ALBANY -- Advocates of medical marijuana said Monday that they fear Gov. Andrew M. Cuomo's support of a very limited program might stall what appeared to be growing momentum on the issue.
Last year, the Democratic-led state Assembly passed a bill to enact a broad medical marijuana program similar to other states that have legalized it. Sponsors said at least 40 of the 63 senators also favored the measure, although it never came up for a vote. Advocates said they don't want to lose that drive.
"I want to make sure my original supporters are still there," said Sen. Diane Savino (D-Staten Island), sponsor of the bill in the Senate.
Cuomo, who had been opposed, surprised many earlier this month by calling for a limited medical marijuana program. Under his proposal, 20 hospitals would participate and use would be restricted to patients' eligible conditions, as determined by the state Health Department.
While applauding Cuomo's reversal, advocates said his proposal would be cumbersome and would help only a small percentage of patients in chronic pain. They also don't want their colleagues believing the legislature doesn't have to address the issue.
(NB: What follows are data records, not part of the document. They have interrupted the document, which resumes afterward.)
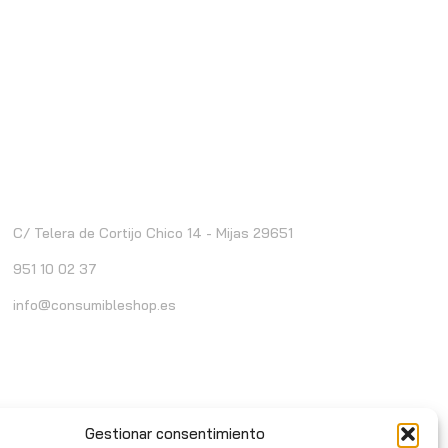
ontacto
C/ Telera de Cortijo Chico 14 - Mijas 29651
951 10 02 37
info@consumibleshop.es
Gestionar consentimiento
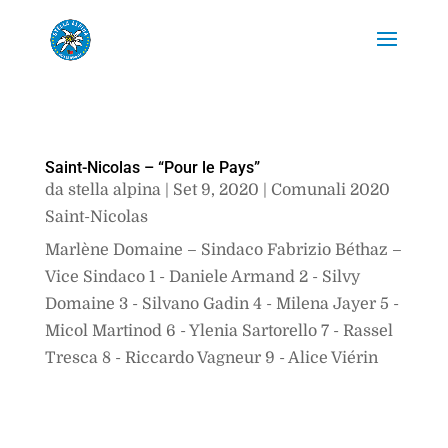
Saint-Nicolas – “Pour le Pays”
da
stella alpina
|
Set 9, 2020
|
Comunali 2020
Saint-Nicolas
Marlène Domaine – Sindaco Fabrizio Béthaz –
Vice Sindaco 1 - Daniele Armand 2 - Silvy
Domaine 3 - Silvano Gadin 4 - Milena Jayer 5 -
Micol Martinod 6 - Ylenia Sartorello 7 - Rassel
Tresca 8 - Riccardo Vagneur 9 - Alice Viérin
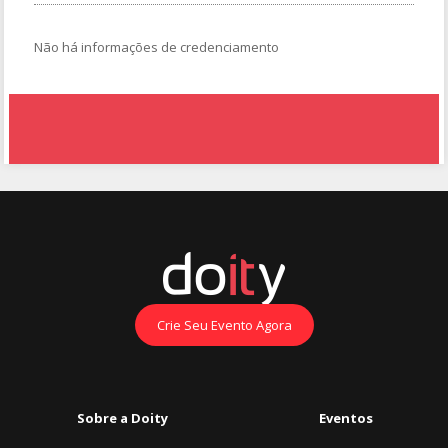
Não há informações de credenciamento
Crie Seu Evento Agora
Sobre a Doity
Eventos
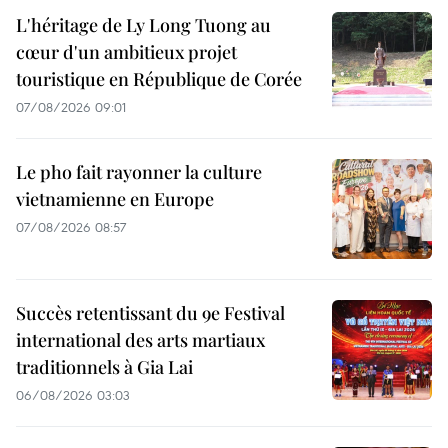
L'héritage de Ly Long Tuong au
cœur d'un ambitieux projet
touristique en République de Corée
07/08/2026 09:01
Le pho fait rayonner la culture
vietnamienne en Europe
07/08/2026 08:57
Succès retentissant du 9e Festival
international des arts martiaux
traditionnels à Gia Lai
06/08/2026 03:03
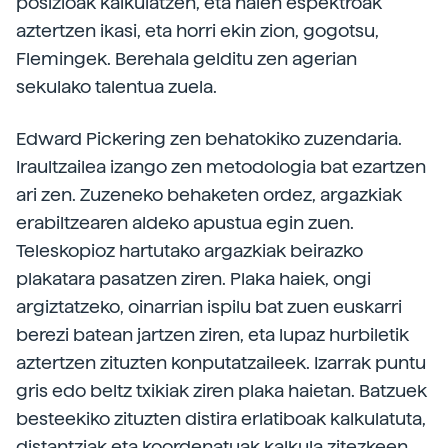
posizioak kalkulatzen, eta haien espektroak
aztertzen ikasi, eta horri ekin zion, gogotsu,
Flemingek. Berehala gelditu zen agerian
sekulako talentua zuela.
Edward Pickering zen behatokiko zuzendaria.
Iraultzailea izango zen metodologia bat ezartzen
ari zen. Zuzeneko behaketen ordez, argazkiak
erabiltzearen aldeko apustua egin zuen.
Teleskopioz hartutako argazkiak beirazko
plakatara pasatzen ziren. Plaka haiek, ongi
argiztatzeko, oinarrian ispilu bat zuen euskarri
berezi batean jartzen ziren, eta lupaz hurbiletik
aztertzen zituzten konputatzaileek. Izarrak puntu
gris edo beltz txikiak ziren plaka haietan. Batzuek
besteekiko zituzten distira erlatiboak kalkulatuta,
distantziak eta koordenatuak kalkula zitezkeen.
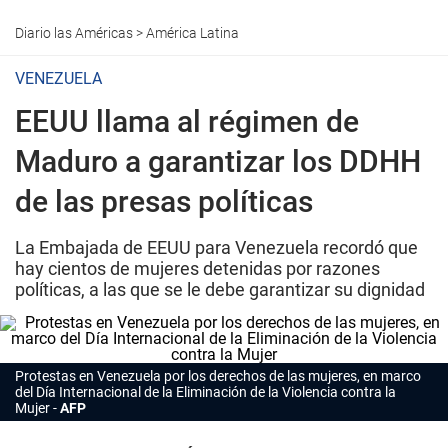
Diario las Américas
>
América Latina
VENEZUELA
EEUU llama al régimen de
Maduro a garantizar los DDHH
de las presas políticas
La Embajada de EEUU para Venezuela recordó que
hay cientos de mujeres detenidas por razones
políticas, a las que se le debe garantizar su dignidad
Protestas en Venezuela por los derechos de las mujeres, en marco
del Día Internacional de la Eliminación de la Violencia contra la
Mujer
AFP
"I don't want supporters saying: 'Well, the governor did this, so we don't have to anymore,' " Savino said. "It's about constantly working your legislators."
Assemb. Richard Gottfried (D-Manhattan) said Cuomo's proposal was a "good first step," but said it has potential shortcomings. For instance, marijuana supply would depend largely on drug seizures. In contrast, states with broader programs use a network of highly regulated growers who supply "medical grade" marijuana, Gottfried said.
He added it's unclear that hospitals could handle a medical marijuana program and uncertain how it might impact their eligibility for federal funding.
"The governor should be working with us to pass workable legislation," Gottfried said.
Cuomo officials didn't immediately comment.
One Long Island expert said he preferred the governor's limited legalization plan.
"At the very least, the governor's plan places marijuana in a tightly controlled medical context, which is precisely where it should be, given the seriousness of the conditions for which it may be used and the potential for misuse or diversion," said Jeffrey Reynolds, executive director of the Long Island Council on Alcoholism and Drug Dependence.